As she sped across the causeway unobstructed, oncoming traffic formed a necklace of headlights before her. Funny, that such a line of cars was leaving just as the weekend was getting started. Twilight reflected in the colors of the bay, foiled against a stack of purple black clouds at the horizon.
Her phone buzzed. With one hand on the wheel, Cleo rummaged in her bag and seized it just as it stopped. She studied the number and then cast it onto the passenger seat with a sigh. Maybe this was a mistake, meeting up with Dad at the beach house. She’d left a thousand things undone at school, barely three weeks into her semester.
But it was their ritual, this annual pilgrimage. And though she was hours later than planned, Cleo knew her Dad would be waiting. And so she rushed down the coastal highway, oblivious to the growing darkness.
As she approached the inlet, a sudden flash of lightning lit up the scene before her, revealing a menacing shelf of clouds bearing down on the thin strip of land. She noticed the wind in the trees then, and, just as suddenly, felt a force pushing against the car as she left the land and drove onto the low concrete span. Thunder echoed all around her, and in the half light, Cleo noticed a ghostly froth of angry swells pushing into the channel.

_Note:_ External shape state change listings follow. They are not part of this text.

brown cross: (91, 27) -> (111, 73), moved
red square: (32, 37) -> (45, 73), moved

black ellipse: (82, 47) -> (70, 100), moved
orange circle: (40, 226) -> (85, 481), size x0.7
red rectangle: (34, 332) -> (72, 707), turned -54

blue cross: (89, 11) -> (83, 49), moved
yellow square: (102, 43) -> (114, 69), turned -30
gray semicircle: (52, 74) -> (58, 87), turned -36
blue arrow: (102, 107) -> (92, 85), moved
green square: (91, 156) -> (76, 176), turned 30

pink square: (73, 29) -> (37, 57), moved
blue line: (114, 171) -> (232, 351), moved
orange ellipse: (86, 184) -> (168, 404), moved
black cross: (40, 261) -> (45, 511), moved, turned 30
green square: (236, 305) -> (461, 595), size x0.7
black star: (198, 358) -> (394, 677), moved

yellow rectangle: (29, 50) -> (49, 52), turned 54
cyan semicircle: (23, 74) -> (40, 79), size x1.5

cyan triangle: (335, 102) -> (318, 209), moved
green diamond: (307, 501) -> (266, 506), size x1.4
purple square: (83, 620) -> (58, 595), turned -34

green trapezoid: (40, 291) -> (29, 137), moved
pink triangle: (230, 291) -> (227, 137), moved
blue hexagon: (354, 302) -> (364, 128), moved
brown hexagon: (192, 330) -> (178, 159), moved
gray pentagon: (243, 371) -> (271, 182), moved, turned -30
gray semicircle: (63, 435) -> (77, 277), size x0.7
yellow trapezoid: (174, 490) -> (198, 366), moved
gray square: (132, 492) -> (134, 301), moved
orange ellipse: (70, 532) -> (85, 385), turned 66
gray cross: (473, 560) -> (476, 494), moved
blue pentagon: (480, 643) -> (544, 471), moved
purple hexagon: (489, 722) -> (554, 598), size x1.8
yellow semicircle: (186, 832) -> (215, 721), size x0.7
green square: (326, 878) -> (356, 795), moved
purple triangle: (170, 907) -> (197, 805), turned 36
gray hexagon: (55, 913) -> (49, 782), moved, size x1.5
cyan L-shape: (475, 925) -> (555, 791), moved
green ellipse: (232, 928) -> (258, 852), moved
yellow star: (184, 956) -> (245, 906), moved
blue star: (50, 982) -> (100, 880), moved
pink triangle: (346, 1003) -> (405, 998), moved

She was suddenly afraid. The storm was too big for her, and she was utterly alone. A cry escaped her as a bolt of lightning shot earthward just beyond the bridge, followed instantly by a deafening boom. Then the rains came. She sped up, longing to get past the channel and onto land. To the other side and to safety.

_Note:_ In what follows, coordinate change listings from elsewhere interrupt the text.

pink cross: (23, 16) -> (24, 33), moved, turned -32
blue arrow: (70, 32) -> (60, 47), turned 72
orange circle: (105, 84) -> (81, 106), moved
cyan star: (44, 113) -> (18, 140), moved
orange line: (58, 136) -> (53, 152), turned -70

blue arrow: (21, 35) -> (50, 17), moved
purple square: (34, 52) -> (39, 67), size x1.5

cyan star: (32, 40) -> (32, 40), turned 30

The phone buzzed again, and she grabbed it. “Dad?!” she called, too loudly.
“Cleo, where are you? The storm has taken a turn toward land!” Her father’s deep voice was an anchor.
“I – I’m at the inlet.” The wipers on high were barely moving the torrent of water off the windshield. She slowed, searching in vain for the white line at the shoulder. She could feel the wheels losing traction at the tap of her break.
“I need you to pull over and wait until I can get to you!” he commanded.
“I can’t stop here. I’m on the bridge, crossing the channel.” Her voice caught in a sob. Though she had closed the windows at the first sign of rain, her fingers felt sticky wet.
Another rattling thunderbolt shook the car, and she dropped the phone. To her left, it seemed the ocean had taken over the shallow waters of the inlet. With each flash of lightning, she saw the swollen breakers flooding the landscape. Pounding against the bridge’s sturdy frame. Somewhere off in the distance, a blur of emergency lights flashed.
A jag of lightning – so close she could hear the sizzle snap of energy – skewered a loblolly pine on the beach below her, followed seconds later by a piercing thunderclap. Cleo’s whole body shook. She closed her eyes tightly, only for a split second, but it was too late. The car, skating across the pooling water, smashed into the concrete guardrail, sending sparks into the darkness. Her body lurched forward into the steering wheel.